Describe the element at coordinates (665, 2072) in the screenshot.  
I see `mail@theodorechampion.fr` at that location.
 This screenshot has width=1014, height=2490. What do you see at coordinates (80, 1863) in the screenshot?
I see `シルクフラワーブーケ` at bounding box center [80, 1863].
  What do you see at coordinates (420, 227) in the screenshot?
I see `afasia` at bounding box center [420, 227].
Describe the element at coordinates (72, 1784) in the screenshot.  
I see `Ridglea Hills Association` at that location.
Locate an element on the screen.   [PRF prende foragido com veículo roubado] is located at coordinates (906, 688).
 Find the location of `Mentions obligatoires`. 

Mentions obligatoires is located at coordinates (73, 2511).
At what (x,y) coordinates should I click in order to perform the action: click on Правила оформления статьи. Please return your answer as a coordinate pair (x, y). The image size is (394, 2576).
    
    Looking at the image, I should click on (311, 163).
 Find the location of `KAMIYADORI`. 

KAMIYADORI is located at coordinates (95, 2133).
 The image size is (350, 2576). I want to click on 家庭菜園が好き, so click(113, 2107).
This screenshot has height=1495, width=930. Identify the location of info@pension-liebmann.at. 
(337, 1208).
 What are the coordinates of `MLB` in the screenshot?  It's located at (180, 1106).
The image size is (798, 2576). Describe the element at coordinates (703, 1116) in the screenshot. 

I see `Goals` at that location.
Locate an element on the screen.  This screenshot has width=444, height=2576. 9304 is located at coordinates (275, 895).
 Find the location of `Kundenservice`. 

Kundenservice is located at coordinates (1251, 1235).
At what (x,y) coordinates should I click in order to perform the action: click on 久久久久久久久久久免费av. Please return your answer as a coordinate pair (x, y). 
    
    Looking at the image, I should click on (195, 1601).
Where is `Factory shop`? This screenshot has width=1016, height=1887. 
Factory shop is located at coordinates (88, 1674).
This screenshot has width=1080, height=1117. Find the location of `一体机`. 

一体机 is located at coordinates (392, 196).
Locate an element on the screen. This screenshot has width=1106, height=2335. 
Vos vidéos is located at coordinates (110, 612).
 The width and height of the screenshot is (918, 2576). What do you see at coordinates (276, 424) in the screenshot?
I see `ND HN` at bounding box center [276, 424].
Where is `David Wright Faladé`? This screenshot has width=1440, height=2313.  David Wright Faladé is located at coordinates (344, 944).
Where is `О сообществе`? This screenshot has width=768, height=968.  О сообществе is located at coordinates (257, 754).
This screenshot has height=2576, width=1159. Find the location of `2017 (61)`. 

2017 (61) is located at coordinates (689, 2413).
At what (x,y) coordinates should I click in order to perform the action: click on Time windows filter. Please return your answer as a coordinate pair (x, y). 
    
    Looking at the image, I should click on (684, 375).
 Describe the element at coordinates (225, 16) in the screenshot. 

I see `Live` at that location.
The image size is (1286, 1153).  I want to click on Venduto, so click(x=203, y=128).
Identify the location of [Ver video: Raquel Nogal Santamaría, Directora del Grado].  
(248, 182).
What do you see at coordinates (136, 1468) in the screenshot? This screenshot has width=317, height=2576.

■ Work to complete ■
Restate each record word for word.

■ Output of the exercise ■
Describe the element at coordinates (665, 2072) in the screenshot.  
I see `mail@theodorechampion.fr` at that location.
 This screenshot has width=1014, height=2490. What do you see at coordinates (80, 1863) in the screenshot?
I see `シルクフラワーブーケ` at bounding box center [80, 1863].
  What do you see at coordinates (420, 227) in the screenshot?
I see `afasia` at bounding box center [420, 227].
Describe the element at coordinates (72, 1784) in the screenshot.  
I see `Ridglea Hills Association` at that location.
Locate an element on the screen.   [PRF prende foragido com veículo roubado] is located at coordinates (906, 688).
 Find the location of `Mentions obligatoires`. 

Mentions obligatoires is located at coordinates (73, 2511).
At what (x,y) coordinates should I click in order to perform the action: click on Правила оформления статьи. Please return your answer as a coordinate pair (x, y). The image size is (394, 2576).
    
    Looking at the image, I should click on (311, 163).
 Find the location of `KAMIYADORI`. 

KAMIYADORI is located at coordinates (95, 2133).
 The image size is (350, 2576). I want to click on 家庭菜園が好き, so click(113, 2107).
This screenshot has height=1495, width=930. Identify the location of info@pension-liebmann.at. 
(337, 1208).
 What are the coordinates of `MLB` in the screenshot?  It's located at (180, 1106).
The image size is (798, 2576). Describe the element at coordinates (703, 1116) in the screenshot. 

I see `Goals` at that location.
Locate an element on the screen.  This screenshot has width=444, height=2576. 9304 is located at coordinates (275, 895).
 Find the location of `Kundenservice`. 

Kundenservice is located at coordinates (1251, 1235).
At what (x,y) coordinates should I click in order to perform the action: click on 久久久久久久久久久免费av. Please return your answer as a coordinate pair (x, y). 
    
    Looking at the image, I should click on (195, 1601).
Where is `Factory shop`? This screenshot has width=1016, height=1887. 
Factory shop is located at coordinates (88, 1674).
This screenshot has width=1080, height=1117. Find the location of `一体机`. 

一体机 is located at coordinates (392, 196).
Locate an element on the screen. This screenshot has width=1106, height=2335. 
Vos vidéos is located at coordinates (110, 612).
 The width and height of the screenshot is (918, 2576). What do you see at coordinates (276, 424) in the screenshot?
I see `ND HN` at bounding box center [276, 424].
Where is `David Wright Faladé`? This screenshot has width=1440, height=2313.  David Wright Faladé is located at coordinates (344, 944).
Where is `О сообществе`? This screenshot has width=768, height=968.  О сообществе is located at coordinates (257, 754).
This screenshot has height=2576, width=1159. Find the location of `2017 (61)`. 

2017 (61) is located at coordinates (689, 2413).
At what (x,y) coordinates should I click in order to perform the action: click on Time windows filter. Please return your answer as a coordinate pair (x, y). 
    
    Looking at the image, I should click on (684, 375).
 Describe the element at coordinates (225, 16) in the screenshot. 

I see `Live` at that location.
The image size is (1286, 1153).  I want to click on Venduto, so click(x=203, y=128).
Identify the location of [Ver video: Raquel Nogal Santamaría, Directora del Grado].  
(248, 182).
What do you see at coordinates (136, 1468) in the screenshot? This screenshot has width=317, height=2576.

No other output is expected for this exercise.